Aux termes de l’article L. 521-3 du code de justice administrative : « En cas d'urgence et sur simple requête qui sera recevable même en l'absence de décision administrative préalable, le juge des référés peut ordonner toutes autres mesures utiles sans faire obstacle à l'exécution d'aucune décision administrative ».
Aux termes de l’article R. 431-12 du code de de l’entrée et du séjour des étrangers et du droit d’asile : « L’étranger admis à souscrire une demande de délivrance ou de renouvellement de titre de séjour se voit remettre un récépissé qui autorise sa présence sur le territoire pour la durée qu’il précise. (…) ». Aux termes de l’article R*432-1 du code même code : « Le silence gardé par l’administration sur les demandes de titres de séjour vaut décision implicite de rejet ». Et aux termes de l’article R. 432-2 du même code : « La décision implicite mentionnée à l’article R. 432-1 naît au terme d’un délai de quatre mois (…) ». La circonstance qu'un étranger se soit vu délivrer ou renouveler un récépissé ou une attestation de prolongation de l’instruction pour une durée supérieure au délai mentionné à l’article R. 432-2 du code de l’entrée et du séjour des étrangers et du droit d’asile ou postérieurement à l’expiration de ce délai ne fait pas obstacle à la naissance ou au maintien de la décision implicite de refus née du silence gardé par l'administration au terme de ce délai.

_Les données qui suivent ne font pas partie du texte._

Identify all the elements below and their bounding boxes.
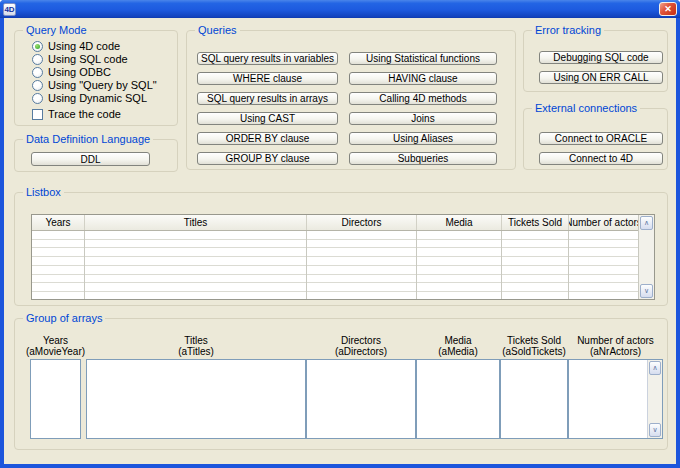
listbox-header: Years Titles Directors Media Tickets Sol… bbox=[32, 215, 638, 231]
listbox-header-tickets-sold[interactable]: Tickets Sold bbox=[502, 215, 569, 230]
checkbox-label: Trace the code bbox=[48, 108, 121, 120]
array-titles-listbox[interactable] bbox=[86, 359, 306, 439]
array-number-of-actors-label: Number of actors(aNrActors) bbox=[568, 335, 663, 357]
array-titles-label: Titles(aTitles) bbox=[86, 335, 306, 357]
listbox-scrollbar[interactable]: ∧ ∨ bbox=[638, 215, 654, 299]
radio-row: Using 4D code bbox=[32, 40, 120, 52]
listbox-column-number-of-actors[interactable] bbox=[569, 231, 638, 299]
ddl-group: Data Definition Language DDL bbox=[14, 139, 178, 172]
having-clause-button[interactable]: HAVING clause bbox=[349, 72, 497, 85]
scroll-up-icon[interactable]: ∧ bbox=[640, 216, 653, 230]
listbox-column-years[interactable] bbox=[32, 231, 85, 299]
order-by-clause-button[interactable]: ORDER BY clause bbox=[197, 132, 338, 145]
connect-to-oracle-button[interactable]: Connect to ORACLE bbox=[539, 132, 663, 145]
sql-query-results-in-arrays-button[interactable]: SQL query results in arrays bbox=[197, 92, 338, 105]
queries-group-label: Queries bbox=[195, 23, 240, 37]
using-on-err-call-button[interactable]: Using ON ERR CALL bbox=[539, 71, 663, 84]
group-by-clause-button[interactable]: GROUP BY clause bbox=[197, 152, 338, 165]
radio-label: Using SQL code bbox=[48, 53, 128, 65]
sql-query-results-in-variables-button[interactable]: SQL query results in variables bbox=[197, 52, 338, 65]
error-tracking-group: Error tracking Debugging SQL code Using … bbox=[523, 30, 668, 92]
ddl-group-label: Data Definition Language bbox=[23, 132, 153, 146]
checkbox-trace-the-code[interactable] bbox=[32, 109, 43, 120]
radio-label: Using Dynamic SQL bbox=[48, 92, 147, 104]
array-tickets-sold-listbox[interactable] bbox=[500, 359, 568, 439]
listbox-column-tickets-sold[interactable] bbox=[502, 231, 569, 299]
queries-group: Queries SQL query results in variables W… bbox=[186, 30, 516, 170]
listbox-column-titles[interactable] bbox=[85, 231, 307, 299]
ddl-button[interactable]: DDL bbox=[31, 152, 150, 166]
radio-label: Using 4D code bbox=[48, 40, 120, 52]
radio-row: Using Dynamic SQL bbox=[32, 92, 147, 104]
query-mode-group-label: Query Mode bbox=[23, 23, 90, 37]
external-connections-group-label: External connections bbox=[532, 101, 640, 115]
array-media-listbox[interactable] bbox=[416, 359, 500, 439]
array-directors-listbox[interactable] bbox=[306, 359, 416, 439]
listbox-header-directors[interactable]: Directors bbox=[307, 215, 417, 230]
client-area: Query Mode Using 4D code Using SQL code … bbox=[4, 18, 676, 464]
listbox-group: Listbox Years Titles Directors Media Tic… bbox=[14, 192, 668, 306]
radio-using-sql-code[interactable] bbox=[32, 54, 43, 65]
listbox-column-media[interactable] bbox=[417, 231, 502, 299]
app-window: 4D ✕ Query Mode Using 4D code Using SQL … bbox=[0, 0, 680, 468]
listbox-header-number-of-actors[interactable]: Number of actors bbox=[569, 215, 638, 230]
radio-row: Using SQL code bbox=[32, 53, 128, 65]
array-media-label: Media(aMedia) bbox=[416, 335, 500, 357]
listbox-header-titles[interactable]: Titles bbox=[85, 215, 307, 230]
radio-row: Using ODBC bbox=[32, 66, 111, 78]
array-years-listbox[interactable] bbox=[30, 359, 81, 439]
listbox-header-media[interactable]: Media bbox=[417, 215, 502, 230]
array-directors-label: Directors(aDirectors) bbox=[306, 335, 416, 357]
radio-row: Using "Query by SQL" bbox=[32, 79, 157, 91]
using-aliases-button[interactable]: Using Aliases bbox=[349, 132, 497, 145]
listbox-body[interactable] bbox=[32, 231, 638, 299]
subqueries-button[interactable]: Subqueries bbox=[349, 152, 497, 165]
listbox-header-years[interactable]: Years bbox=[32, 215, 85, 230]
4d-app-icon[interactable]: 4D bbox=[3, 3, 16, 16]
debugging-sql-code-button[interactable]: Debugging SQL code bbox=[539, 51, 663, 64]
radio-label: Using ODBC bbox=[48, 66, 111, 78]
checkbox-row: Trace the code bbox=[32, 108, 121, 120]
group-of-arrays-group-label: Group of arrays bbox=[23, 311, 105, 325]
calling-4d-methods-button[interactable]: Calling 4D methods bbox=[349, 92, 497, 105]
array-tickets-sold-label: Tickets Sold(aSoldTickets) bbox=[500, 335, 568, 357]
scroll-down-icon[interactable]: ∨ bbox=[640, 284, 653, 298]
query-mode-group: Query Mode Using 4D code Using SQL code … bbox=[14, 30, 178, 126]
where-clause-button[interactable]: WHERE clause bbox=[197, 72, 338, 85]
radio-using-odbc[interactable] bbox=[32, 67, 43, 78]
external-connections-group: External connections Connect to ORACLE C… bbox=[523, 108, 668, 170]
radio-using-dynamic-sql[interactable] bbox=[32, 93, 43, 104]
radio-label: Using "Query by SQL" bbox=[48, 79, 157, 91]
title-bar[interactable]: 4D ✕ bbox=[0, 0, 680, 18]
listbox-table[interactable]: Years Titles Directors Media Tickets Sol… bbox=[31, 214, 655, 300]
radio-using-query-by-sql[interactable] bbox=[32, 80, 43, 91]
scroll-up-icon[interactable]: ∧ bbox=[649, 361, 661, 375]
using-statistical-functions-button[interactable]: Using Statistical functions bbox=[349, 52, 497, 65]
listbox-column-directors[interactable] bbox=[307, 231, 417, 299]
array-number-of-actors-listbox[interactable]: ∧ ∨ bbox=[568, 359, 663, 439]
array-scrollbar[interactable]: ∧ ∨ bbox=[647, 360, 662, 438]
close-button[interactable]: ✕ bbox=[659, 2, 677, 16]
listbox-group-label: Listbox bbox=[23, 185, 64, 199]
group-of-arrays-group: Group of arrays Years(aMovieYear) Titles… bbox=[14, 318, 668, 450]
radio-using-4d-code[interactable] bbox=[32, 41, 43, 52]
connect-to-4d-button[interactable]: Connect to 4D bbox=[539, 152, 663, 165]
using-cast-button[interactable]: Using CAST bbox=[197, 112, 338, 125]
error-tracking-group-label: Error tracking bbox=[532, 23, 604, 37]
listbox-main: Years Titles Directors Media Tickets Sol… bbox=[32, 215, 638, 299]
joins-button[interactable]: Joins bbox=[349, 112, 497, 125]
scroll-down-icon[interactable]: ∨ bbox=[649, 423, 661, 437]
array-years-label: Years(aMovieYear) bbox=[20, 335, 91, 357]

Il résulte de l’instruction que M. B... a demandé la délivrance d’un titre de séjour le 26 juin 2025. Cependant, en l’absence de réponse à sa demande dans un délai de quatre mois, et conformément aux dispositions combinées des articles R. 431-12, R. 432-1 et R. 432-2 du code de l’entrée et du séjour des étrangers et du droit d’asile, et à défaut de décision explicite, la demande de titre de séjour de M. B... doit être regardée comme ayant été implicitement rejetée par le préfet le 26 octobre 2025, alors même qu’une nouvelle attestation de prolongation d’instruction lui aurait été octroyée en cours d’instance par le préfet du Val-de-Marne.
Dans ces conditions, la mesure sollicitée par M. B... est de nature à faire obstacle à l’exécution de la décision de rejet née du silence gardé par le préfet sur sa demande de titre de séjour. Par suite, la condition posée à l’article L. 521-3 du code de justice administrative, tenant à ce que la mesure demandée ne fasse pas obstacle à l’exécution d’une décision administrative, n’est manifestement pas remplie. Par suite, les conclusions présentées pour M. B... doivent être rejetées.
O R D O N N E :
Article 1er :
La requête de M. B... est rejetée.
Article 2 :
La présente ordonnance sera notifiée M. A... B... et au ministre d’Etat, ministre de l’intérieur.
Copie en sera communiquée au préfet du Val-de-Marne.
Fait à Melun, le 9 décembre 2025.
Le juge des référés,
Signé : D. Vérisson
La République mande et ordonne au ministre de l’intérieur en ce qui le concerne ou à tous commissaires de justice à ce requis en ce qui concerne les voies de droit commun contre les parties privées de pourvoir à l’exécution de la présente décision.